What you should do: Transcribe the records below in full; pictures stay out of the copy.

Study material:
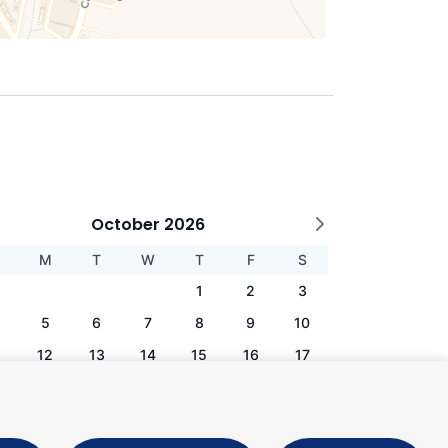
October 2026
M
T
W
T
F
S
1
2
3
5
6
7
8
9
10
1
12
13
14
15
16
17
8
19
20
21
22
23
24
5
26
27
28
29
30
31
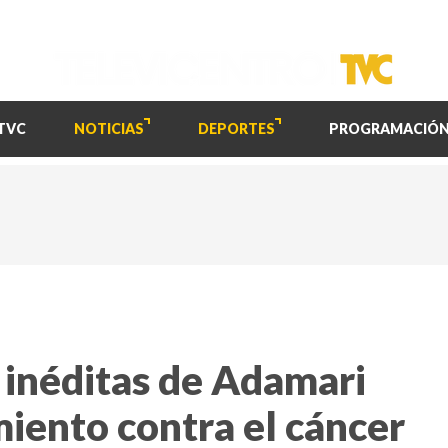
TVC
NOTICIAS
DEPORTES
PROGRAMACIÓ
inéditas de Adamari
iento contra el cáncer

Written answer:
October 2026
M
T
W
T
F
S
1
2
3
5
6
7
8
9
10
1
12
13
14
15
16
17
8
19
20
21
22
23
24
5
26
27
28
29
30
31
TVC
NOTICIAS
DEPORTES
PROGRAMACIÓ
inéditas de Adamari
iento contra el cáncer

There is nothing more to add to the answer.